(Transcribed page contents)
+-------+

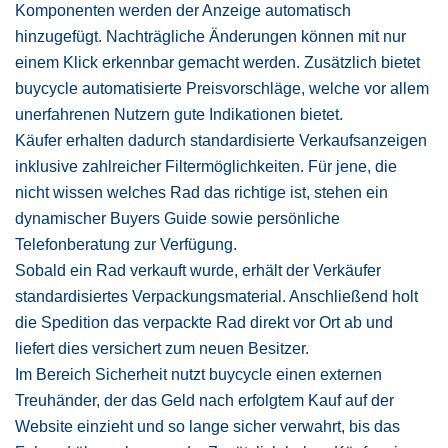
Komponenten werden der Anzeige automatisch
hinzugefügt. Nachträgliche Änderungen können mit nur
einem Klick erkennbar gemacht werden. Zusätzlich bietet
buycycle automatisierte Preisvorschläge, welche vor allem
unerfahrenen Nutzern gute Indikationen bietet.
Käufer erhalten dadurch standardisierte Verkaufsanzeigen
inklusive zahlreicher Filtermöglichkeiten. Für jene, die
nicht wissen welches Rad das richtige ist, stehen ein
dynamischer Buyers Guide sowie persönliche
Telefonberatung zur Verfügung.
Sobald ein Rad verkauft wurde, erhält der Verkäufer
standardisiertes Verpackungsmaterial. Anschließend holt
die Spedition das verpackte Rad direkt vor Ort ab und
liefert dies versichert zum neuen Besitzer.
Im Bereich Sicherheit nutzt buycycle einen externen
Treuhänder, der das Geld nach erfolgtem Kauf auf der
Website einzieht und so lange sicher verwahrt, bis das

+-------+

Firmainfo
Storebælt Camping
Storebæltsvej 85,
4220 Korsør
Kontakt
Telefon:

+-------+

#### PROBLEM DETAILS:
Show the lines of the records that contain the word "werden".

#### TASK ANSWER:
Komponenten werden der Anzeige automatisch
einem Klick erkennbar gemacht werden. Zusätzlich bietet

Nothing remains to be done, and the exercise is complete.